EXERCISE: Report each line of the data below in which "Maldives" appears.

Transcribed page contents
<<<<

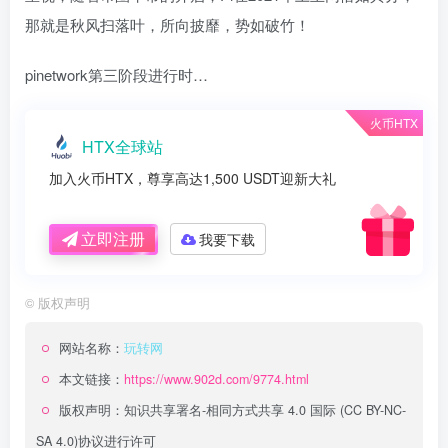
那就是秋风扫落叶，所向披靡，势如破竹！
pinetwork第三阶段进行时…
火币HTX
HTX全球站
加入火币HTX，尊享高达1,500 USDT迎新大礼
立即注册
我要下载
©
版权声明
网站名称：
玩转网
本文链接：
https://www.902d.com/9774.html
版权声明：
知识共享署名-相同方式共享 4.0 国际 (CC BY-NC-
SA 4.0)
协议进行许可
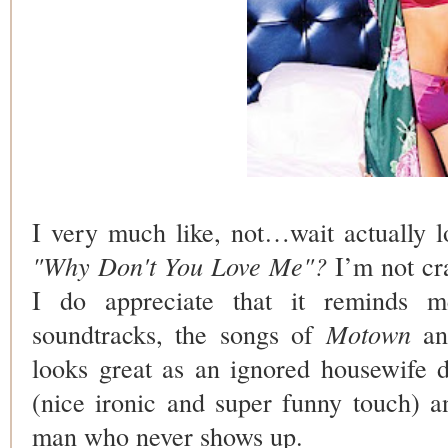
I very much like, not…wait actually 
"Why Don't You Love Me"?
I’m not cr
I do appreciate that it reminds m
soundtracks, the songs of
Motown
a
looks great as an ignored housewife
(nice ironic and super funny touch) an
man who never shows up.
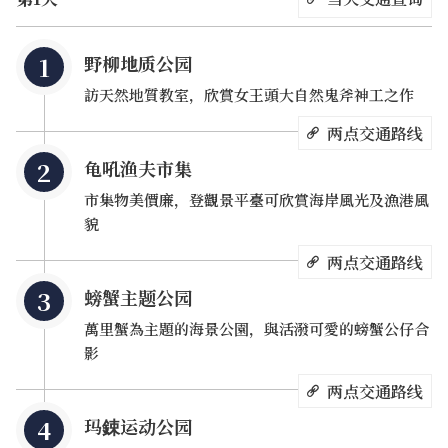
野柳地质公园
訪天然地質教室，欣賞女王頭大自然鬼斧神工之作
两点交通路线
龟吼渔夫市集
市集物美價廉，登觀景平臺可欣賞海岸風光及漁港風
貌
两点交通路线
螃蟹主题公园
萬里蟹為主題的海景公園，與活潑可愛的螃蟹公仔合
影
两点交通路线
玛鋉运动公园
大屯山余脉一路深入东海，犹如一只乌龟俯卧在海中的野柳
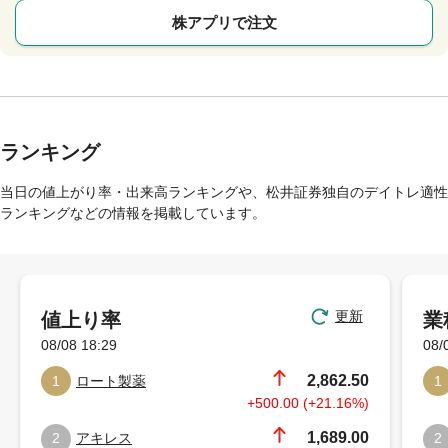
株アプリで注文
ランキング
当日の値上がり率・出来高ランキングや、松井証券独自のデイトレ適性
ランキングなどの情報を掲載しています。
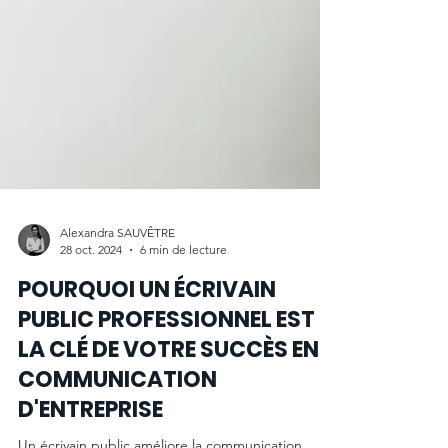
Alexandra SAUVÊTRE
28 oct. 2024
6 min de lecture
POURQUOI UN ÉCRIVAIN
PUBLIC PROFESSIONNEL EST
LA CLÉ DE VOTRE SUCCÈS EN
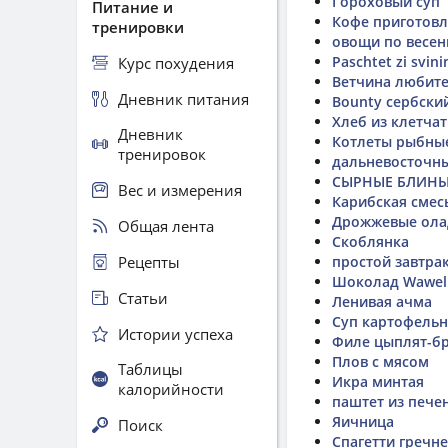
Гороховый суп
Питание и
Кофе приготовл
тренировки
овощи по весе
Paschtet zi svini
Курс похудения
Ветчина любите
Дневник питания
Bounty сербски
Хлеб из клетча
Дневник
Котлеты рыбны
тренировок
дальневосточн
СЫРНЫЕ БЛИНЫ
Вес и измерения
Карибская смес
Дрожжевые ола
Общая лента
Скоблянка
Рецепты
простой завтра
Шоколад Wawel 
Статьи
Ленивая ачма
Суп картофельн
Истории успеха
Филе цыплят-бр
Плов с мясом
Таблицы
Икра минтая
калорийности
паштет из пече
Яичница
Поиск
Спагетти гречн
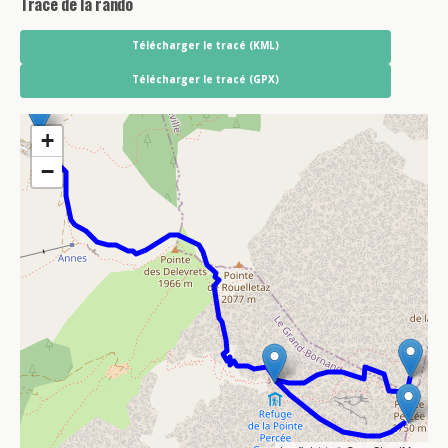
Tracé de la rando
Télécharger le tracé (KML)
Télécharger le tracé (GPX)
+
−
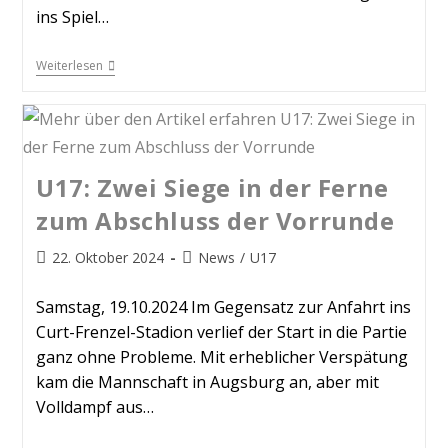
ins Spiel…
Weiterlesen
U17: Zwei Siege in der Ferne
zum Abschluss der Vorrunde
22. Oktober 2024
News
/
U17
Samstag, 19.10.2024 Im Gegensatz zur Anfahrt ins
Curt-Frenzel-Stadion verlief der Start in die Partie
ganz ohne Probleme. Mit erheblicher Verspätung
kam die Mannschaft in Augsburg an, aber mit
Volldampf aus…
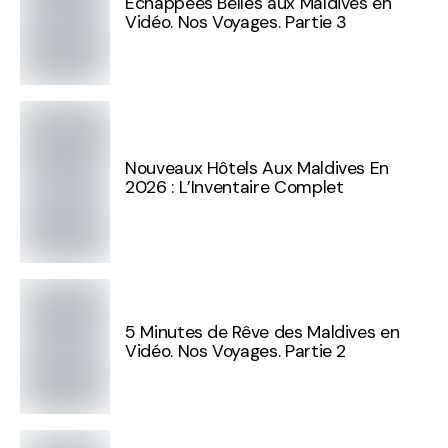
Échappées Belles aux Maldives en
Vidéo. Nos Voyages. Partie 3
Nouveaux Hôtels Aux Maldives En
2026 : L’Inventaire Complet
5 Minutes de Rêve des Maldives en
Vidéo. Nos Voyages. Partie 2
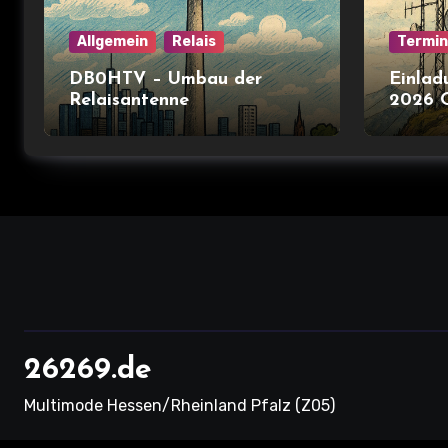
Allgemein
Relais
Termi
DB0HTV – Umbau der
Einlad
Relaisantenne
2026 
26269.de
Multimode Hessen/Rheinland Pfalz (Z05)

>>>>

ANSWER TO THIS PROBLEM:
Échappées Belles aux Maldives en
Nouveaux Hôtels Aux Maldives En
5 Minutes de Rêve des Maldives en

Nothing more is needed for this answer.